And yet, even after all of these years of global travelling, the UK still holds a particularly special place in his heart. “I just have a rich history here personally. Like, when I first started in music and [was] running around with Kelis years ago, I’ve always been into the whole club scene out here!”
The UK loves him, too: when he steps on stage for his performance, the thousands-strong crowd scream every single word of his lyrics back at him. Playing tunes from his Kanye West-produced album ‘Daytona’ – and a handful of older cuts (like Clipse’s ‘Grindin’’) – it’s pretty much a masterclass in how to perform for the younger artists on tonight’s bill.
After a busy year that’s seen Pusha collaborating with Kanye (‘Daytona’ was the first album to be released from West’s ‘Wyoming Sessions’), touring with Gorillaz and fulfilling his day job duties as the president of GOOD Music, we caught up with King Push to see how he’s handling it all.
NME: How have you found the reception to ‘Daytona’?
“The reception for ‘Daytona’ has been amazing. I gotta say that I’m really happy. I felt like I made the album of the year, and it’s feeling like people are receiving it as such.”
It’s made up of seven tracks, and we’re currently in a world of 90-minute albums. Do you think you can say everything you want to say in just seven tracks?
“For sure! At first, I really wasn’t with the seven tracks [format], but when I look at everybody else – and, like you said, the world of 90-minute albums – and you look at how people are using length to help play with their numbers, it’s a little cheap to me. So I feel like doing it this way, it’s like less is more: you know that I’m not toying around, and not trying to make you sit through streams for no reason. And it ended up good!”
You started recording ‘Daytona’ in Utah before then moving on to Wyoming. What was that whole process like?
“That was really good, man.
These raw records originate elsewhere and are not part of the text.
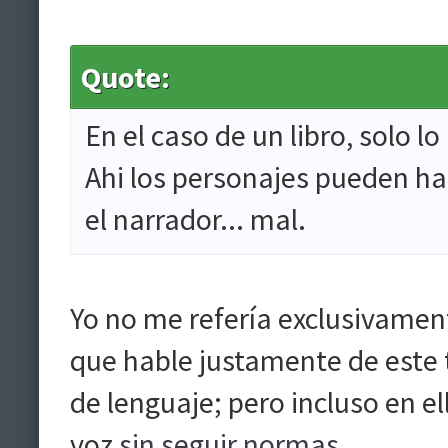
Quote:
En el caso de un libro, solo l
Ahi los personajes pueden hab
el narrador... mal.
Yo no me refería exclusivamente
que hable justamente de este 
de lenguaje; pero incluso en el
voz
sin seguir normas
.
A lot of times me and Ye used to call it rehab, and going to Wyoming, going to Utah, it was just us, samples and maybe a couple of creatives. It was just all about the music, it was the total focus.”
Having now listened to the other albums in the ‘Wyoming Sessions’, did you listen to any of them and think: “I’m sad I didn’t get that beat?”
“Yeah, there’s a couple of beats on the ‘Kids See Ghosts’ album – I believe it’s a record called ‘4th Dimension’ – I wish I had that beat. And yeah, there’s always a couple of beats I wanna take from Ye – anything he does is always something I can’t argue with him [over] too much, or he gets annoyed with me.”
Have you heard any of the new Kanye album, ‘Yandhi’?
“I haven’t – I was just invited today to go out there and listen to it, actually! So I’ll probably go this week.”
Last year you collaborated and toured with Gorillaz – what was that like?
“Ah man, Damon [Albarn]… I think I had more fun playing ping pong with Damon! We toured together and that was good, but that [ping pong] was like the highlight of the tour. I was here [at The O2] playing ping pong!
Coming to every venue, playing ping pong, he’d [Damon] kill me, and he’s really good, man. I didn’t know he was that good, he’s super good.”
Would you ever want to work with Gorillaz again?
“Of course, hell yeah! Gorillaz are dope; [I] definitely would. They’re [on] another level. And being on tour with them and watching the fanfare and being a part of that, it was a blessing.”
Obviously, you’re mad busy: alongside releasing and touring ‘Daytona’, you’re also the president of G.O.O.D. Music. How do you find the time to do all of this?
“Being president of G.O.O.D. Music is a job that to me goes hand-in-hand with having relationships with the artists on [the] G.O.O.D. [roster] – which I already have – and just giving my opinion, and basically trying to oversee the releases. So to me it’s not that hard – it’s just what we already do.”
Have you found a way to give back to the younger artists who are coming through?
“For sure. I sort of feel like that’s where my career is going now anyway: giving back to younger artists, discovering [new talent] and giving all the gems I know from being in the game so long.”
And you mentioned in a May interview that you were possibly looking for a retirement route: how long do you think you’re going to keep putting your own music out for?
“I don’t even know man, I don’t know. I said when I did [2013 debut solo album] ‘My Name Is My Name’ I was almost done, but I don’t know – it’s tough! I don’t think lyric-driven hip-hop goes out of style, street hip-hop doesn’t go out of style, and so it’s hard to say.”
Today’s music industry feels a lot different to when you started out over two decades ago. How do you think it’s changed, what with the omnipresence of the internet and the fact that artists can simply drop a new project on SoundCloud these days with relative ease?
“I feel like the industry has definitely changed: it’s less cosign and more independent [artists around] – which is something I admire – and watching it play out and watching these young creatives just do it for themselves is inspiring. That’s sort of what keeps me in it too, competing with this new energy: it’s finding ways to make what I do relevant [to] what’s going on right now. That’s a task and a challenge, but it’s a fun challenge in itself.”
Do you think that the fact that certain young artists can now rapidly rack up thousands – if not millions – of streams with their music might encourage complacency in hip-hop?
“No, it still takes work. The streaming game is just one part of it – you still have to make the world aware of you, you still have to have a level of consistency, you have to do so much. Streaming isn’t just an end-all, be-all win for any artist who just wants to drop music, it doesn’t work like that.”
At the moment there’s this Machine Gun Kelly versus Eminem beef going on, which some people are arguing is manufactured. Do you think they’re just doing it for the publicity?
“No, I don’t think so. I think what they’re doing is they’re basically keeping it at the essence of hip-hop. And the back and forth exchange is what hip-hop is all about, and I think they’ve both done a good job.”